Abstract Accurate estimates of population abundance are essential to both theoretical and applied ecology. Rarely are all individuals detected during a survey and abundance models often incorporate some form of imperfect detection. Detection probability, however, consists of three components: probability of presence during a survey, probability of availability given presence, and probability of detection given availability and presence. We develop an integrated model to separate these three detection components and provide abundance estimates for the available, present, and superpopulation of individuals. Our framework integrates several common survey methods for unmarked populations: spatially and temporally replicated counts, distance sampling data, and time‐of‐detection data.
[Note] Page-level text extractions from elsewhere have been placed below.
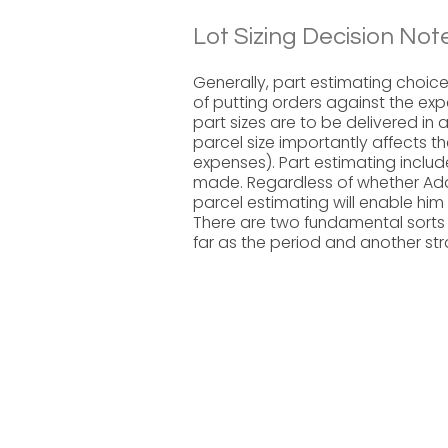
Lot Sizing Decision Not
Generally, part estimating choic
of putting orders against the exp
part sizes are to be delivered in 
parcel size importantly affects t
expenses). Part estimating inclu
made. Regardless of whether Ada
parcel estimating will enable him 
There are two fundamental sorts 
far as the period and another st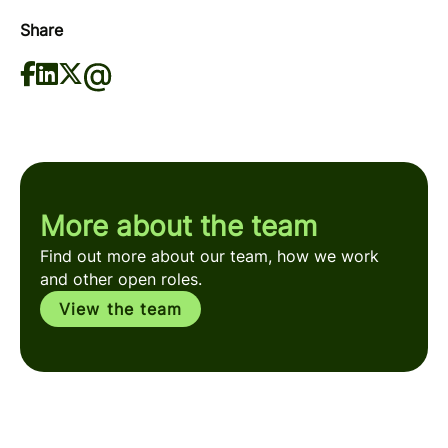
Share
More about the team
Find out more about our team, how we work
and other open roles.
View the team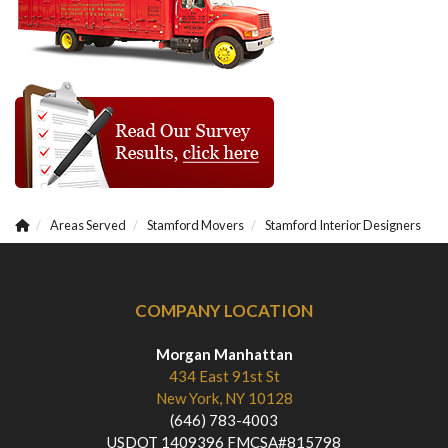
Areas Served
Stamford Movers
Stamford Interior Designers
COMPANY LOCATION
Morgan Manhattan
434 East 91st St
New York, NY 10128
(646) 783-4003
USDOT 1409396 FMCSA#815798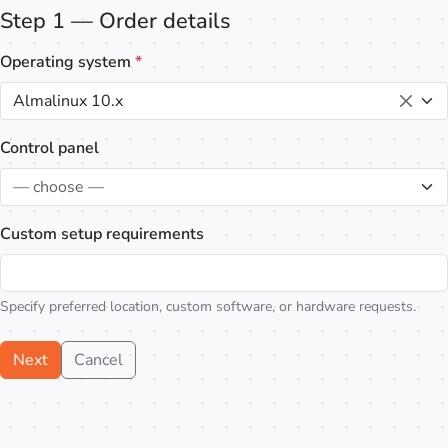
Step 1 — Order details
Operating system
*
Almalinux 10.x
Control panel
— choose —
Custom setup requirements
Specify preferred location, custom software, or hardware requests.
Next
Cancel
Simulations indicated relatively unbiased estimates for detection and availability probabilities. Negative bias in estimated superpopulation abundance was present with three temporally replicated surveys, but greatly reduced with six surveys. In a case study of Island Scrub‐Jays ( Aphelocoma insularis ), posterior modes for presence, availability, and detection probabilities were 0.78, 0.96, and 0.26, respectively, from 10‐min point counts repeated at 97 sites on three occasions, with noticeable differences among available, present, and superpopulation abundance estimates. This generalizable framework integrates common sampling protocols and provides joint inferences on the components of detection probability, spatial and non‐spatial temporary emigration, and abundance in unmarked populations.